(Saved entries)
+-------+
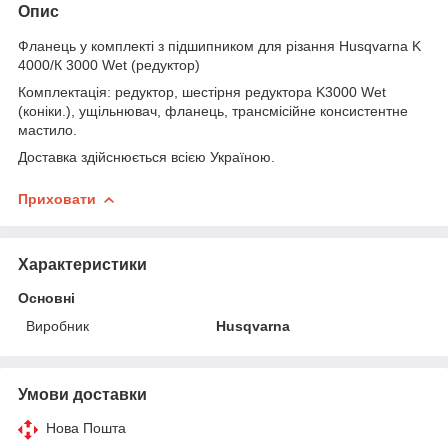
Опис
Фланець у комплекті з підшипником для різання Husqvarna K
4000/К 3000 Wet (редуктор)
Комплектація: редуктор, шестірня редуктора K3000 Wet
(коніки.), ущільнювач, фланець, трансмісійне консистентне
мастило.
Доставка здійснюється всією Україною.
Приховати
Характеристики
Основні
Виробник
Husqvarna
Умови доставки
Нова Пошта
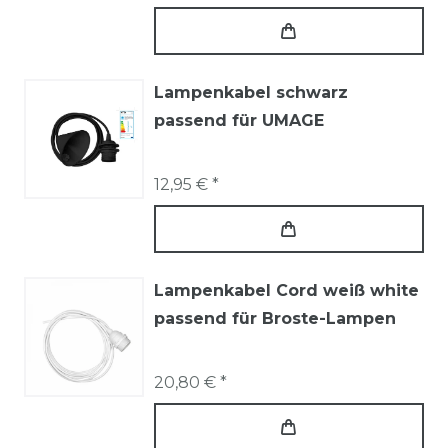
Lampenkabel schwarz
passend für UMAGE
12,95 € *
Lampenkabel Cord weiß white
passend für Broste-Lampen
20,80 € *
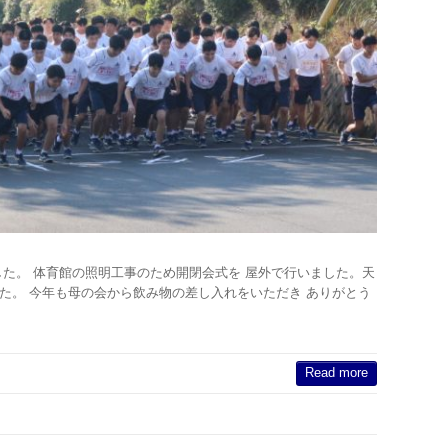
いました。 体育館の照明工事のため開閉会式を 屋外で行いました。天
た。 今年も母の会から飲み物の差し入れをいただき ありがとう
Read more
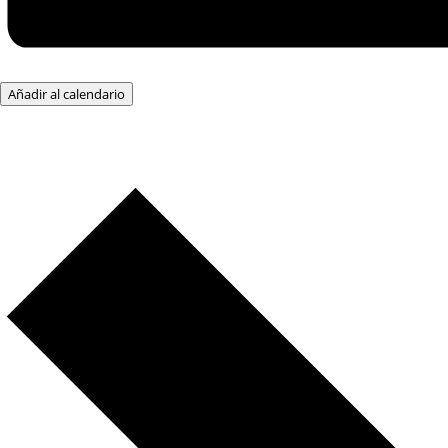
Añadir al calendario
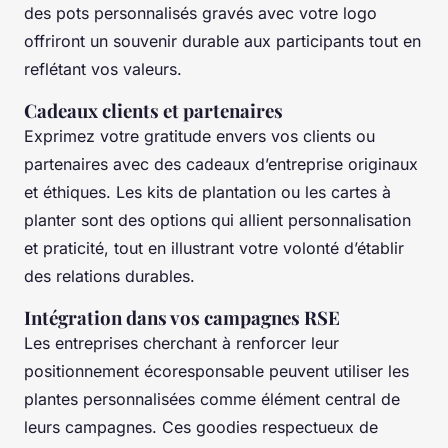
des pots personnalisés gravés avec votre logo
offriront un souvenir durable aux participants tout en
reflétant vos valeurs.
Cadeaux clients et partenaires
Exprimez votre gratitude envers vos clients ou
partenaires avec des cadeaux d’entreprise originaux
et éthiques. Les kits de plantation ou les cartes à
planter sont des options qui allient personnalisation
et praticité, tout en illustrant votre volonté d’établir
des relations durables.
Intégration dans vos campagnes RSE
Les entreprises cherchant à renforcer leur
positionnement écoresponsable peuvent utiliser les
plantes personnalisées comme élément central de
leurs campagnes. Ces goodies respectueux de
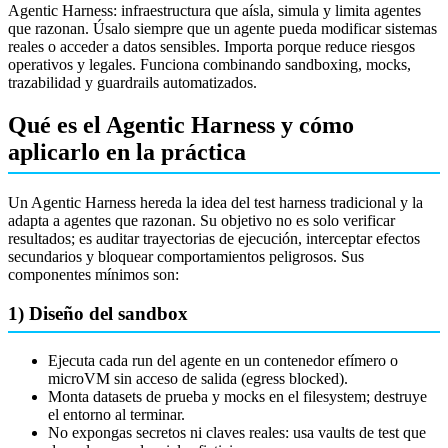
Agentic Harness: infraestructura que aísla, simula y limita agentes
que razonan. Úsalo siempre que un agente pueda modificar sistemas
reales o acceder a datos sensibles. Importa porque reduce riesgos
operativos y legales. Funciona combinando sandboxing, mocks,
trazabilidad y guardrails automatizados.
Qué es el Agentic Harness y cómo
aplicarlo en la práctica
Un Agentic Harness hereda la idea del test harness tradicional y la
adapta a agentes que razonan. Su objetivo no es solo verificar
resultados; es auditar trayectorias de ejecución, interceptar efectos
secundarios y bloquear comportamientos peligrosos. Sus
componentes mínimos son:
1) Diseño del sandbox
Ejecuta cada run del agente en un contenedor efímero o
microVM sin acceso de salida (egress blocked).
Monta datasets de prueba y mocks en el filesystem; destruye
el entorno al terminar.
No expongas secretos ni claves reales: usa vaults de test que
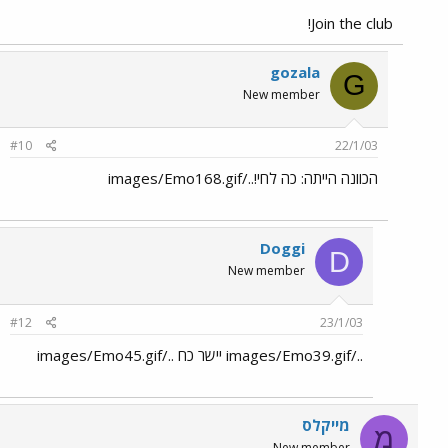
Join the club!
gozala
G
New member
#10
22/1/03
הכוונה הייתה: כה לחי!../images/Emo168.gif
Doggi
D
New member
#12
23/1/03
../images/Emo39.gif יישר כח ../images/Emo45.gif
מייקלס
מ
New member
+-------+
Return only the line with "operativos y legales." and the lines after it up to the end of the records, exact and free of pictures.

Response area -
operativos y legales. Funciona combinando sandboxing, mocks,
trazabilidad y guardrails automatizados.
Qué es el Agentic Harness y cómo
aplicarlo en la práctica
Un Agentic Harness hereda la idea del test harness tradicional y la
adapta a agentes que razonan. Su objetivo no es solo verificar
resultados; es auditar trayectorias de ejecución, interceptar efectos
secundarios y bloquear comportamientos peligrosos. Sus
componentes mínimos son:
1) Diseño del sandbox
Ejecuta cada run del agente en un contenedor efímero o
microVM sin acceso de salida (egress blocked).
Monta datasets de prueba y mocks en el filesystem; destruye
el entorno al terminar.
No expongas secretos ni claves reales: usa vaults de test que
Join the club!
gozala
G
New member
#10
22/1/03
הכוונה הייתה: כה לחי!../images/Emo168.gif
Doggi
D
New member
#12
23/1/03
../images/Emo39.gif יישר כח ../images/Emo45.gif
מייקלס
מ
New member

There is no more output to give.